Dalam petikan putusan yang diterima koran ini dari Sintong Maruap Tampubolon di Jakarta, Rabu (7/5) dijelaskan, Majelis Hakim Agung yang diketuai Prof. DR. Paulus E. Lotulung menegaskan SK Menhut nomor 44/Menhut-II/2005 tentang penunjukan kawasan hutan seluas 3,7 juta hektar di Sumatera Utara dibatalkan karena bertentangan dengan UU nomor 19 tahun 2004 juncto UU RI nomor 41 tahun 1999 khususnya pasal 15 tentang kehutanan. SK Menhut 44/2005 ini juga disebut bertentangan dengan pasal 15, 16, 17 dan 18  PP nomor 44 tahun 2004 tentang Perencanaan Kehutanan RI.

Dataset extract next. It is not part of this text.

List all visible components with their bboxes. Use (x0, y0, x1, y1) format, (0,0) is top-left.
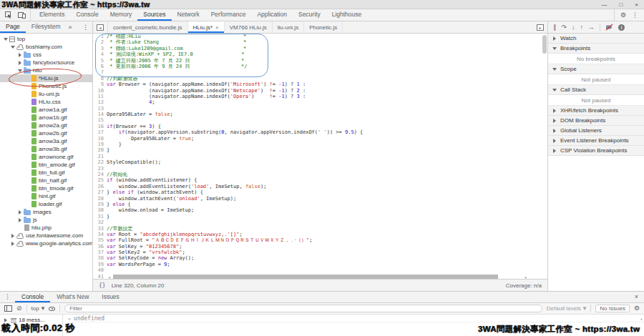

SM. Tampubolon, ketua Forum Peduli Bonapasogit menyambut baik keputusan MA ini dan berharap seluruh pihak yang terlibat menghormati dan melaksanakan keputusan MA. "Tentu saja kami dari Forum Peduli Bonapasogit sangat senang dengan keputusan MA yang mengabulkan uji materiil yang kami ajukan. Setidaknya kami dapat berbuat untuk masyarakat kita di daerah yang resah atas SK Menhut itu,"ujar Tampubolon saat berbincang dengan SIB di Jakarta, Rabu (7/5/2014).

Tampubolon mengisahkan, awalnya uji materil itu dilakukan atas keluhan masyarakat khususnya di Tobasa, Samosir, Taput dan Humbahas yang disampaikan Bupati Tobasa Kasmin Simanjuntak saat memberi kata sambutan dalam sebuah pertemuan yang digagas TB. Silalahi di Soposurung Balige. Saat itu Kasmin Simanjuntak menyebut SK Menhut nomor 44 tahun 2005 telah membuat program pembangunan stagnan, terutama soal tanah yang awalnya tidak bermasalah menjadi bermasalah paska terbitnya SK Menhut.

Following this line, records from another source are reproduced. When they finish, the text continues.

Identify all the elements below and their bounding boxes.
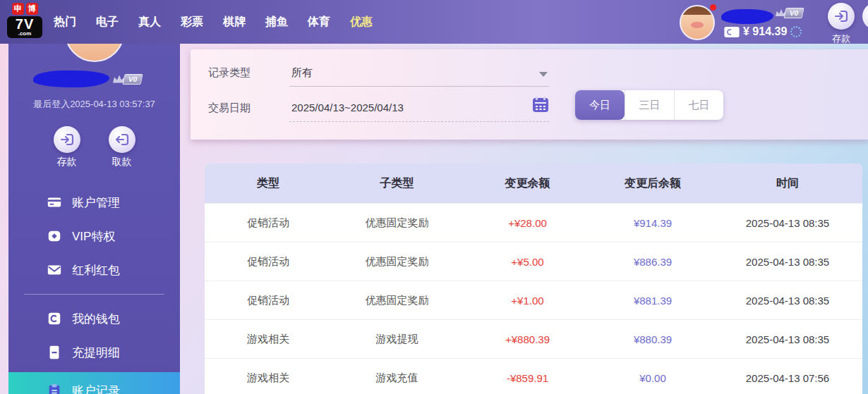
sidebar-item-label: VIP特权 (72, 228, 115, 245)
sidebar-item-label: 我的钱包 (72, 311, 120, 327)
nav-item-live[interactable]: 真人 (138, 15, 161, 30)
cell-subtype: 游戏提现 (332, 333, 462, 346)
column-header-after: 变更后余额 (593, 176, 713, 191)
logo-badge-1: 申 (12, 3, 24, 15)
clipboard-icon (46, 382, 63, 394)
cell-type: 促销活动 (205, 255, 332, 269)
cell-after-amount: ¥914.39 (593, 217, 713, 229)
record-type-select[interactable]: 所有 (291, 66, 313, 80)
sidebar-item-label: 红利红包 (72, 262, 120, 278)
last-login-text: 最后登入2025-04-13 03:57:37 (8, 98, 180, 111)
table-row: 促销活动 优惠固定奖励 +¥5.00 ¥886.39 2025-04-13 08… (205, 242, 862, 281)
record-type-underline (289, 86, 549, 87)
table-row: 游戏相关 游戏提现 +¥880.39 ¥880.39 2025-04-13 08… (205, 319, 862, 358)
cell-change-amount: +¥880.39 (462, 333, 593, 345)
cell-type: 游戏相关 (205, 371, 332, 385)
page: 申 博 7V .com 热门 电子 真人 彩票 棋牌 捕鱼 体育 优惠 (0, 0, 868, 394)
date-range-underline (289, 121, 549, 122)
chevron-down-icon[interactable] (539, 72, 548, 77)
topbar-deposit-button[interactable]: 存款 (826, 3, 857, 45)
nav-item-chess[interactable]: 棋牌 (223, 15, 246, 30)
vip-badge: V0 (775, 8, 803, 18)
calendar-icon[interactable] (532, 96, 549, 116)
sidebar-deposit-button[interactable]: 存款 (49, 126, 85, 168)
sidebar-withdraw-button[interactable]: 取款 (104, 126, 140, 168)
deposit-arrow-icon (59, 132, 75, 147)
envelope-icon (46, 261, 63, 278)
gem-icon (46, 228, 63, 245)
sidebar-quick-actions: 存款 取款 (8, 126, 180, 168)
record-type-label: 记录类型 (208, 66, 251, 80)
tab-today[interactable]: 今日 (575, 90, 625, 120)
nav-item-sports[interactable]: 体育 (308, 15, 330, 30)
sidebar-item-account-management[interactable]: 账户管理 (8, 185, 180, 219)
sidebar-name-row: V0 (33, 70, 180, 87)
column-header-time: 时间 (713, 176, 862, 191)
column-header-subtype: 子类型 (332, 176, 462, 191)
column-header-type: 类型 (205, 176, 332, 191)
logo-box: 7V .com (7, 16, 42, 38)
cell-time: 2025-04-13 08:35 (713, 217, 862, 229)
nav-item-slots[interactable]: 电子 (96, 15, 119, 30)
table-row: 促销活动 优惠固定奖励 +¥28.00 ¥914.39 2025-04-13 0… (205, 203, 862, 242)
sidebar-item-label: 充提明细 (72, 345, 120, 361)
sidebar-menu: 账户管理 VIP特权 红利红包 我的钱包 (8, 185, 180, 394)
cell-change-amount: +¥1.00 (462, 295, 593, 307)
cell-subtype: 优惠固定奖励 (332, 255, 462, 269)
refresh-icon[interactable] (790, 26, 802, 37)
date-range-field[interactable]: 2025/04/13~2025/04/13 (291, 101, 404, 113)
logo-main-text: 7V (7, 17, 42, 31)
logo-badge-2: 博 (26, 3, 38, 15)
sidebar-item-my-wallet[interactable]: 我的钱包 (8, 302, 180, 335)
document-icon (46, 344, 63, 361)
tab-three-days[interactable]: 三日 (625, 90, 674, 120)
vip-level-label: V0 (783, 8, 804, 18)
cell-after-amount: ¥886.39 (593, 256, 713, 268)
sidebar-item-deposit-withdraw-details[interactable]: 充提明细 (8, 335, 180, 369)
cell-change-amount: +¥28.00 (462, 217, 593, 229)
cell-after-amount: ¥880.39 (593, 333, 713, 345)
sidebar-withdraw-label: 取款 (104, 156, 140, 168)
cell-time: 2025-04-13 08:35 (713, 295, 862, 307)
cell-type: 促销活动 (205, 294, 332, 307)
username-redacted (721, 9, 773, 24)
nav-item-lottery[interactable]: 彩票 (181, 15, 203, 30)
tab-seven-days[interactable]: 七日 (674, 90, 723, 120)
cell-subtype: 游戏充值 (332, 371, 462, 385)
cell-time: 2025-04-13 07:56 (713, 372, 862, 384)
wallet-icon (46, 310, 63, 327)
cell-after-amount: ¥0.00 (593, 372, 713, 384)
nav-item-promotions[interactable]: 优惠 (350, 15, 373, 30)
sidebar-item-account-records[interactable]: 账户记录 (8, 372, 180, 394)
withdraw-circle (109, 126, 135, 153)
table-row: 游戏相关 游戏充值 -¥859.91 ¥0.00 2025-04-13 07:5… (205, 358, 862, 394)
records-table: 类型 子类型 变更余额 变更后余额 时间 促销活动 优惠固定奖励 +¥28.00… (205, 164, 862, 394)
balance-row: ¥ 914.39 (724, 25, 802, 38)
cell-after-amount: ¥881.39 (593, 295, 713, 307)
notification-dot (710, 4, 716, 11)
sidebar-item-vip-privileges[interactable]: VIP特权 (8, 219, 180, 253)
logo-badges: 申 博 (7, 3, 42, 15)
sidebar-deposit-label: 存款 (49, 156, 85, 168)
sidebar-divider (24, 294, 164, 295)
nav-item-fishing[interactable]: 捕鱼 (265, 15, 288, 30)
cell-subtype: 优惠固定奖励 (332, 216, 462, 230)
avatar[interactable] (680, 5, 715, 40)
nav-item-hot[interactable]: 热门 (54, 15, 76, 30)
sidebar-username-redacted (33, 70, 109, 87)
wallet-icon (724, 27, 740, 37)
cell-change-amount: -¥859.91 (462, 372, 593, 384)
cell-subtype: 优惠固定奖励 (332, 294, 462, 307)
site-logo[interactable]: 申 博 7V .com (7, 3, 42, 38)
range-tabs: 今日 三日 七日 (575, 90, 723, 120)
main-nav: 热门 电子 真人 彩票 棋牌 捕鱼 体育 优惠 (54, 0, 373, 44)
cell-time: 2025-04-13 08:35 (713, 333, 862, 345)
balance-amount: ¥ 914.39 (743, 25, 787, 38)
card-icon (46, 194, 63, 211)
cell-change-amount: +¥5.00 (462, 256, 593, 268)
sidebar-vip-badge: V0 (112, 74, 142, 85)
sidebar-avatar[interactable] (65, 44, 124, 62)
sidebar-item-bonus-redpacket[interactable]: 红利红包 (8, 253, 180, 287)
sidebar: V0 最后登入2025-04-13 03:57:37 存款 (8, 44, 180, 394)
cell-type: 游戏相关 (205, 333, 332, 346)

"Keluhan tersebut akhirnya direspons oleh Forum Peduli Bonapasogit dengan menyusun lalu mengajukan uji materil ke MA. Hanya saja dalam perjalanannya, Kasmin Simanjuntak yang awalnya melontarkan permasalahan ini tidak bersedia bergabung mengajukan uji materil,"ujar Tampubolon.

Untuk selanjutnya, SM. Tampubolon mengatakan dalam waktu dekat akan mengirim  berkas putusan MA ini kepada seluruh Pemda di Sumatera Utara untuk disosialisasikan kepada masyarakat. Ia juga berharap Pemda dapat memberikan penjelasan dan bantuan kepada masyarakat untuk mengurus/meningkatkan status kepemilikan tanah warga menjadi sertifikat hak milik.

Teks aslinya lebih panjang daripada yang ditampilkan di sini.